Automating Kubeflow Deployment with Helm and AWS CDK

Part 1: CI/CD setup and getting started with Helm + CDK

George Novack
11 min readAug 6, 2022

Part 1: CI/CD setup and getting started with Helm + CDK

Part 2: Configuring Cluster Authentication

Part 3: Installing Kubeflow

Kubeflow is an open-source platform for machine learning application development and deployment on Kubernetes. At its core, Kubeflow is a collection of integrated open-source components that simplify the full machine learning model lifecycle from experimentation to deployment for inference.

Throughout the next few articles, we will be creating an automated CI/CD pipeline to deploy Kubeflow on AWS EKS. We will use the AWS CDK to define all of the AWS infrastructure as code, Helm to package and configure the Kubernetes resources that we will create on our cluster, and AWS CodePipeline to create an automated pipeline for our EKS Cluster and Kubeflow deployment.
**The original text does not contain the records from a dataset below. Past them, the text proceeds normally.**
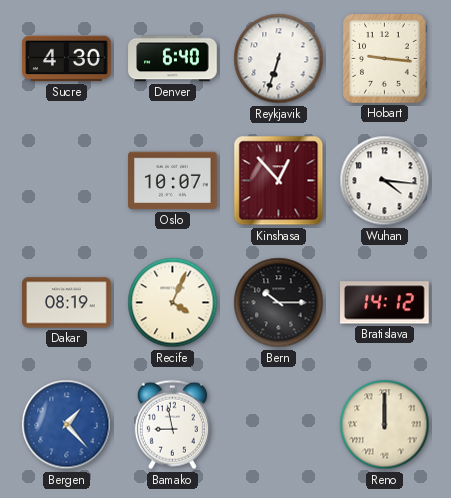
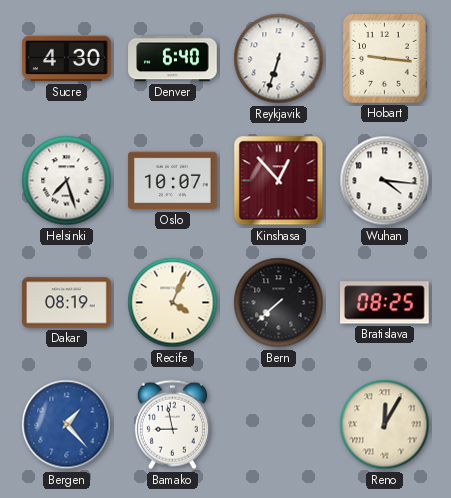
Helsinki: none -> 7:27
Bern: 10:15 -> 7:38
Bratislava: 14:12 -> 08:25
Reno: 12:00 -> 12:05
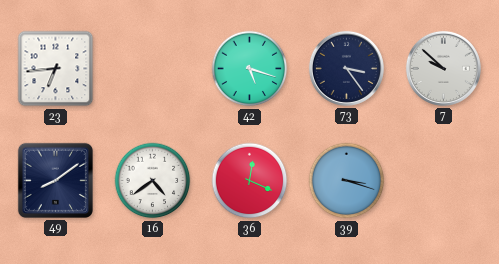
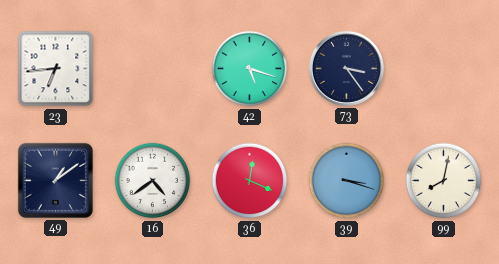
7: 9:52 -> none
49: 8:09 -> 1:09
99: none -> 8:02
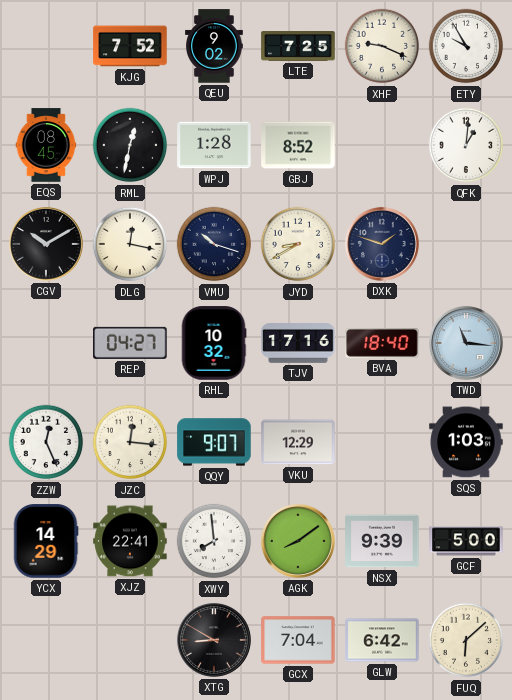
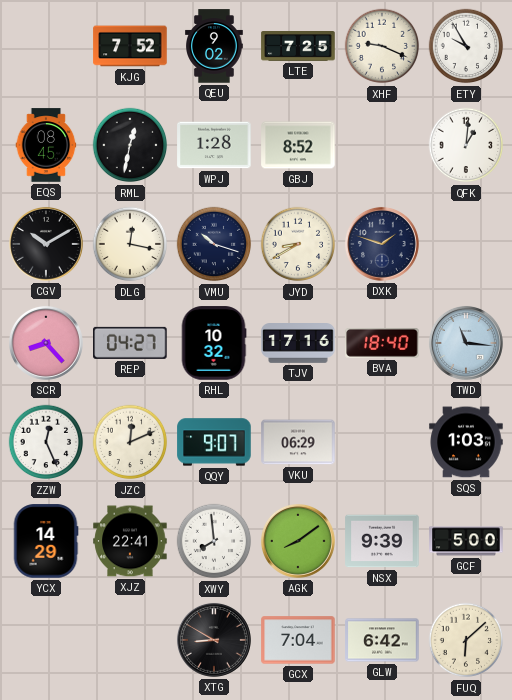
SCR: none -> 8:23
JZC: 12:16 -> 12:11
VKU: 12:29 -> 06:29
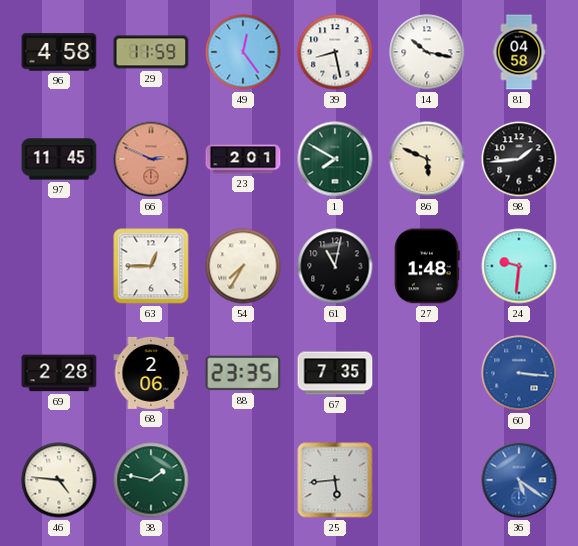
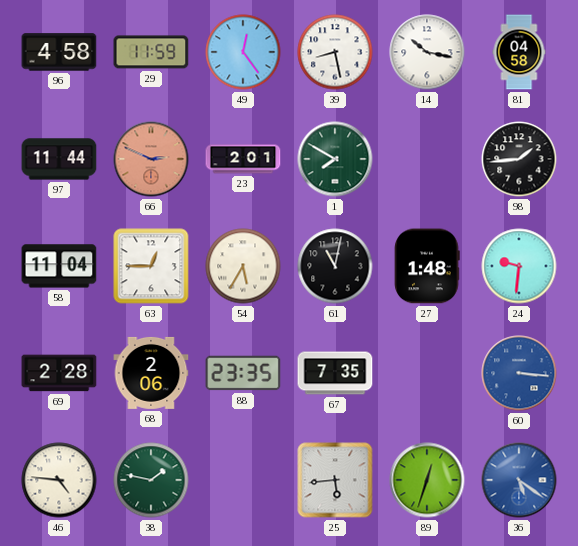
97: 11:45 -> 11:44
86: 5:49 -> none
58: none -> 11:04
54: 7:35 -> 5:35
89: none -> 12:33
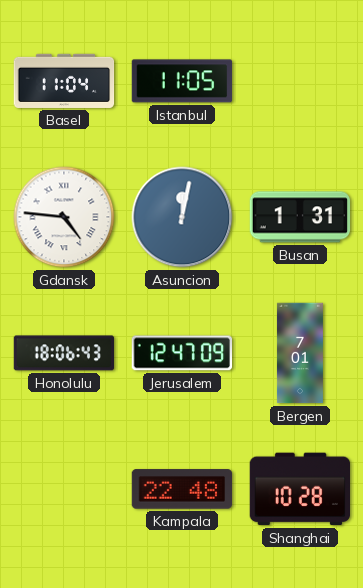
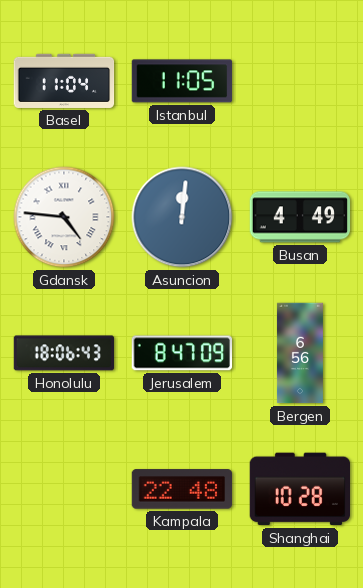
Asuncion: 12:02 -> 12:01
Busan: 1:31 -> 4:49
Jerusalem: 12:47 -> 8:47
Bergen: 7:01 -> 6:56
Before diving into the details, I want to first highlight an important difference between the approach I will take to deploy Kubeflow on EKS and the approach outlined in the official Kubeflow on AWS Deployment Guide. The official guide uses Kustomize to configure the various components of Kubeflow, whereas I will be using Helm. Both of these approaches can get you the same end result; however, I am choosing to go with Helm for a few reasons:

  • AWS CDK Support: The AWS CDK has built-in support for adding Helm Charts to an EKS Cluster using the eksCluster.addHelmChart() function, which allows us to include the Kubeflow installation directly within our CloudFormation Stack. On the other hand, using Kustomize, we would have to execute separate shell scripts to install Kubeflow after the creation of our Stack.
  • AWS Secrets: The official Kubeflow manifests include some hard-coded secret values, such as the Hashed Password and OIDC Client Credentials referenced in the following Config Map. I would like to replace these hard-coded values with references to secrets stored in AWS Secrets Manager. This way, we can keep sensitive information out of source control, and allow other applications to reference these secrets from a centralized location.
  • Code Reuse: Kubeflow depends on many other open-source applications Istio, Dex, and Cert Manager. The Kubeflow Manifests repository includes copies of the manifests required to install these various dependencies; however, many of these projects already maintain their own official manifests and Helm Charts. Where possible, I have opted to reuse and extend, rather than duplicate, any existing Helm Charts that have already been created for these dependencies.

Project Overview

We will start from an empty AWS CDK project, and add all of the cloud infrastructure necessary to get Kubeflow up and running on EKS.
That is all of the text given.